Some GPs perceived that potential changes to the collective agreement could facilitate assessing vulnerability, i.e. allowing prolonged time used on antenatal care to be reimbursed.

Theme IV: Working conditions

GPs reported several barriers to assessing vulnerability related to their ‘environmental context and resources’. The lack of available information on many indicators of vulnerability in the women’s medical records was a barrier. This could be diagnoses of personality disorders or information on social support provided by the authorities, indicating lacking resources in the woman or her family. Furthermore, the often-delayed transfer of new patients’ medical records was also perceived as a barrier to assessing vulnerability.

“I saw a pregnant woman, 35 years old, who was an educated nurse - but not working, and when I asked why - she told me she had a personality disorder, which is not a disease and therefore not registered in her file, and she was not taking medication for it…. That worried me” (female GP > 45 years)

Other barriers were organizational constraints such as a busy working environment, often being behind schedule, and limited time dedicated to antenatal care consultations. These barriers limited proper history taking, especially when a pre-existing doctor-patient relation was absent.

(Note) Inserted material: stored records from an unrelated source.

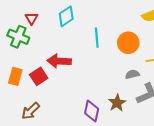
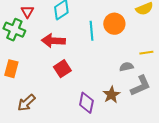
orange circle: (128, 43) -> (114, 24), moved
red arrow: (59, 61) -> (53, 41), moved
red square: (39, 76) -> (62, 69), moved

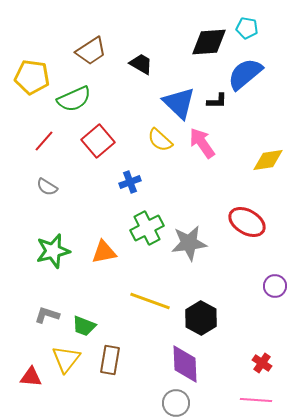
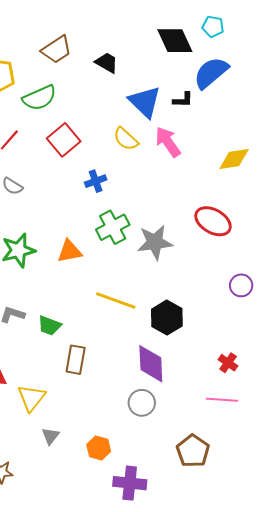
black diamond: (209, 42) -> (175, 41), turned 69
yellow triangle: (66, 359) -> (31, 398), moved

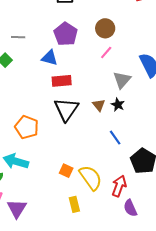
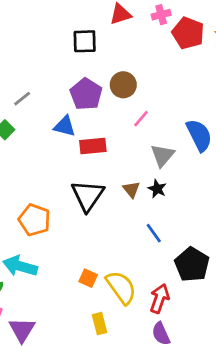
brown circle: (105, 28) -> (123, 85), moved
gray line: (18, 37) -> (22, 99), turned -40
red rectangle: (62, 81) -> (93, 146), moved
purple semicircle: (130, 208) -> (161, 334), moved

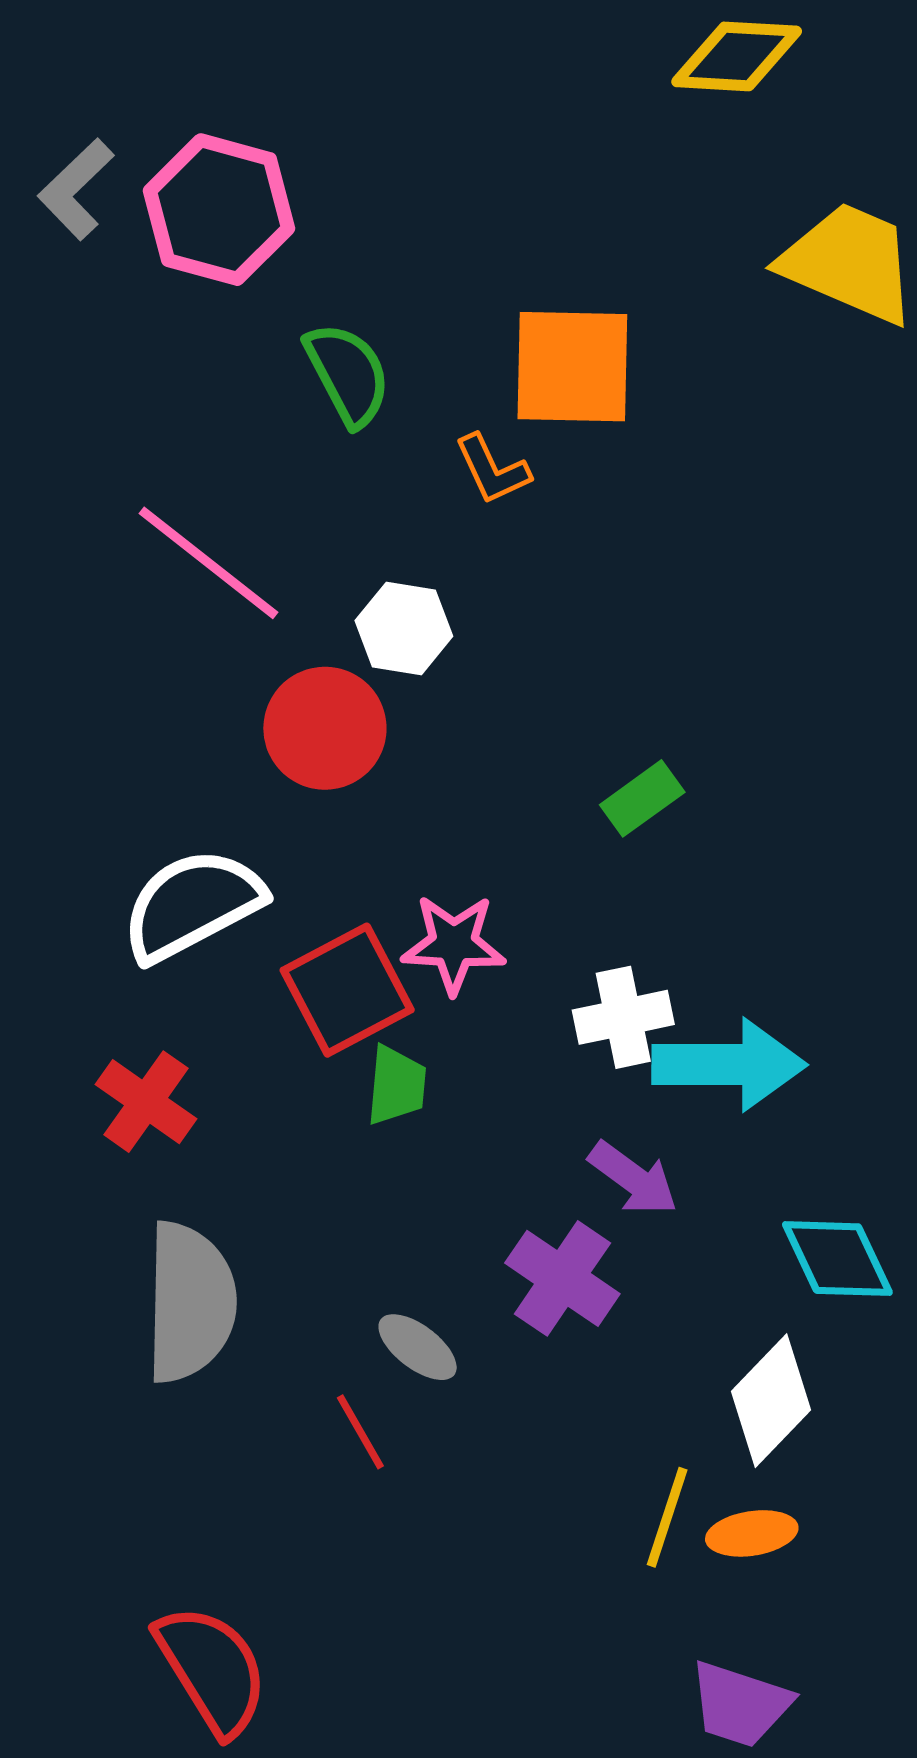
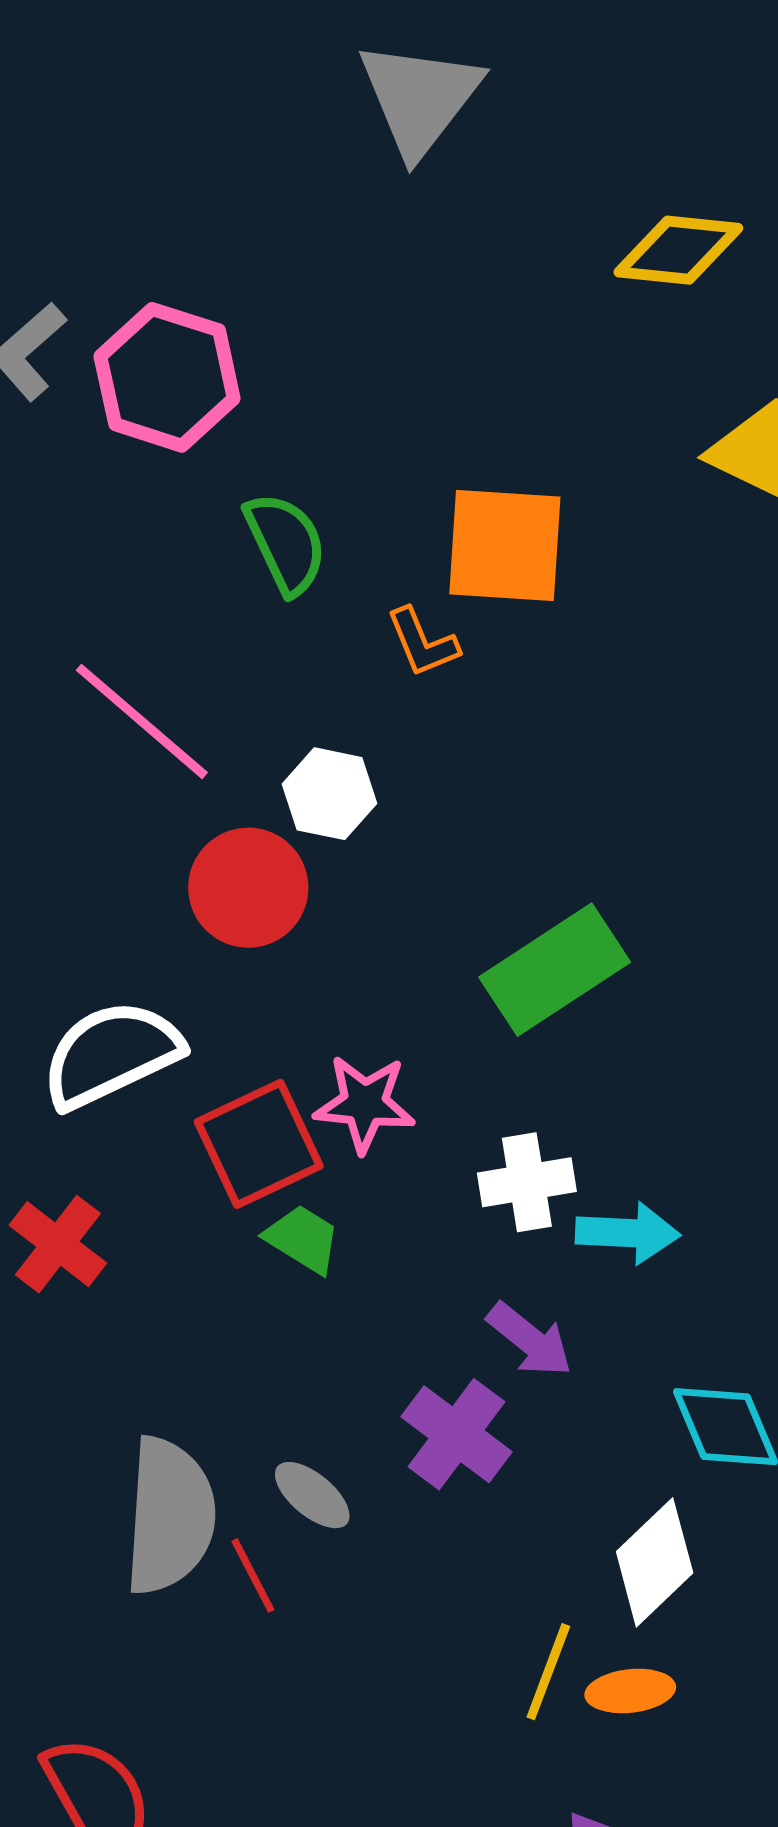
green rectangle: (642, 798) -> (555, 970), size x1.8
cyan arrow: (729, 1065) -> (628, 1233), size x0.7
green trapezoid: (396, 1085) -> (303, 1239), turned -66
gray semicircle: (190, 1302) -> (170, 1516), moved

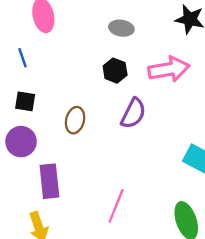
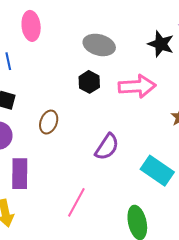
gray ellipse: (121, 28) -> (99, 45), size x1.4
purple semicircle: (133, 113) -> (107, 147), moved

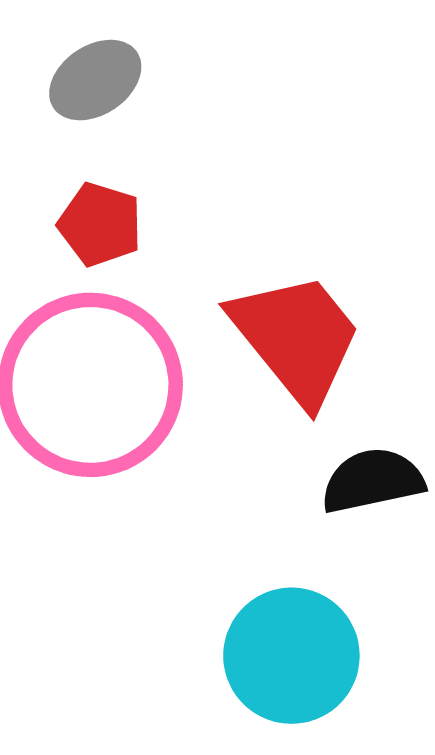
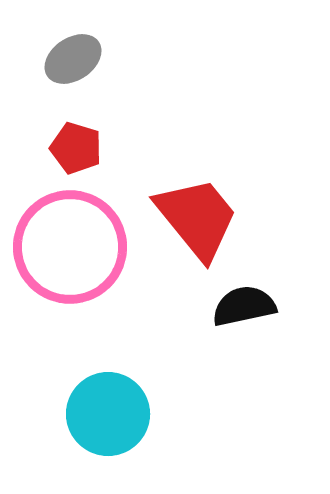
cyan circle: (291, 656) -> (108, 414), moved

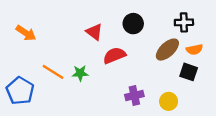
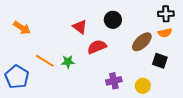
black cross: (184, 22) -> (166, 14), moved
orange semicircle: (195, 50) -> (165, 33), moved

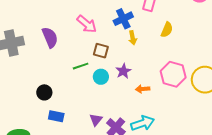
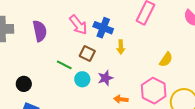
blue cross: (123, 19) -> (103, 28), moved, turned 36
yellow semicircle: (167, 30) -> (166, 59), moved
green line: (81, 66) -> (64, 65), turned 35

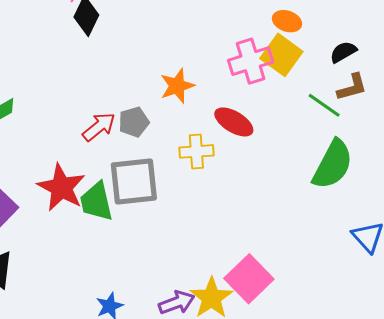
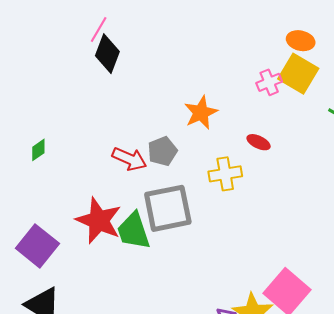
pink cross: (251, 61) -> (269, 82), size x0.6
red ellipse: (234, 122) -> (259, 142), size x0.6
red arrow: (99, 127) -> (129, 159), turned 68

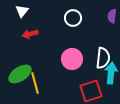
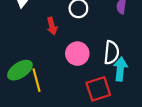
red arrow: (30, 34) -> (52, 26), moved, turned -91

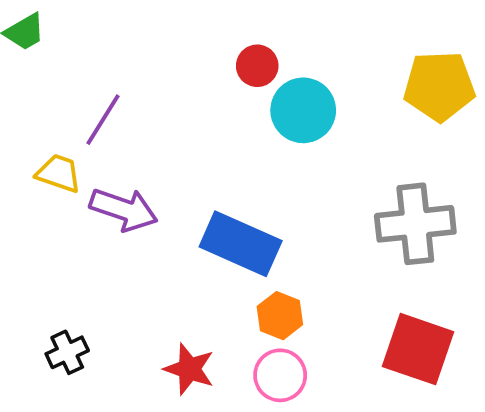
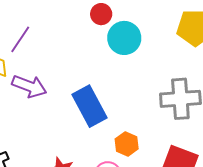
blue rectangle: (241, 244) -> (89, 106), turned 36
orange hexagon: (280, 316) -> (127, 144), moved

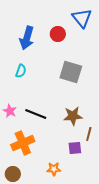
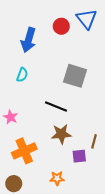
red circle: (58, 34) -> (61, 26), moved
black line: (36, 114) -> (56, 107), moved
brown star: (73, 116) -> (61, 134), moved

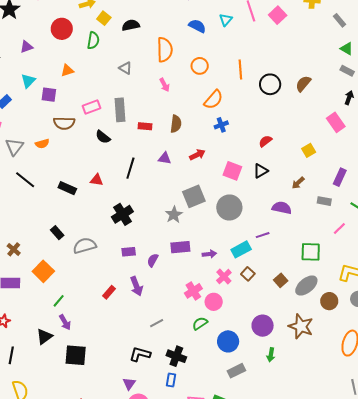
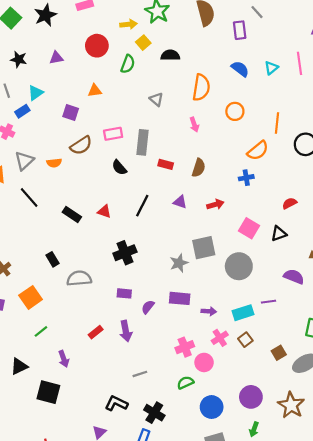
cyan triangle: (28, 81) -> (36, 93), moved
orange semicircle: (213, 100) -> (258, 151), moved
brown semicircle: (64, 123) -> (81, 145), turned -45
purple arrow: (65, 322) -> (64, 359), moved

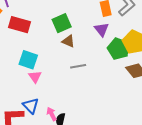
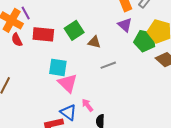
green square: (62, 23) -> (74, 30), moved
pink triangle: (35, 77) -> (68, 83), size x1.5
pink arrow: (52, 114) -> (87, 105), moved

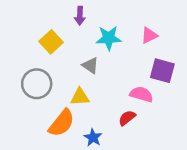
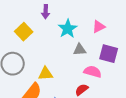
cyan star: (109, 38) -> (68, 29), turned -30
gray triangle: (90, 65) -> (80, 50), moved, turned -40

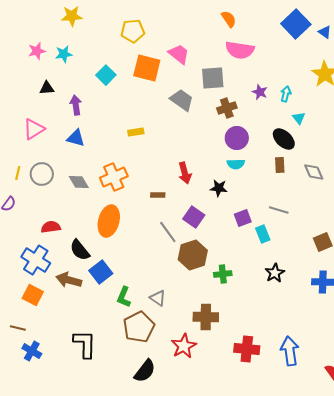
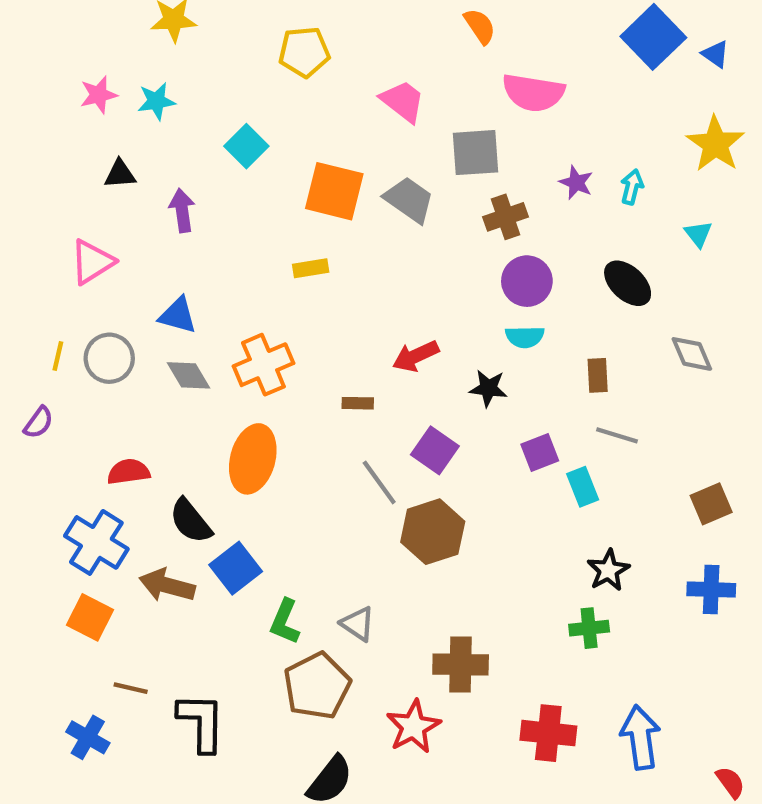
orange semicircle: (229, 19) -> (480, 26), moved
orange square: (147, 68) -> (334, 191), moved
cyan triangle: (299, 118) -> (698, 234), moved
blue triangle: (76, 138) -> (178, 315), moved
brown rectangle: (280, 165) -> (598, 375), moved
red arrow: (185, 173) -> (416, 356), turned 80
green cross: (223, 274) -> (589, 628), moved
brown line: (18, 328) -> (131, 688), moved

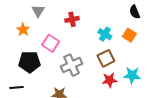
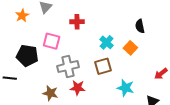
orange star: (23, 30) -> (22, 15), moved
pink square: (51, 43) -> (52, 41), turned -30
red star: (110, 80) -> (78, 88), moved

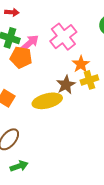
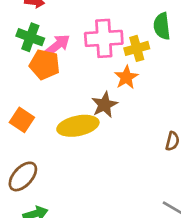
pink cross: (63, 37) -> (104, 38), turned 32
yellow cross: (89, 80) -> (137, 48), moved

Similarly, lack of continuity when shifting doctors consult the patients were perceived as a barrier to assessing vulnerability. Some GPs reported feeling a loss of control over the assessment process when delegating pregnancy consultations to younger GP trainees.

“We had a case with a young pregnant woman with a hearing disability and many psychiatric challenges. By coincidence, I saw her pregnancy record in the reception. One of our GP trainees had filled out her record, and had just concluded that she had no need for extra care – which was certainly not what I would have concluded/recommend” (female GP < 45 years)

The GPs expressed diverse attitudes regarding the consequences of delegating antenatal care consultations to staff members. Some GPs perceived that delegating antenatal care would be a barrier to properly assessing vulnerability due to the staff’s lack of knowledge of the family and lack of experience in navigating the medical system.

The fact that home visits for deprived families are not prioritized due to time constraints were reported as a barrier, due to the risk of missing important details about the family’s resources.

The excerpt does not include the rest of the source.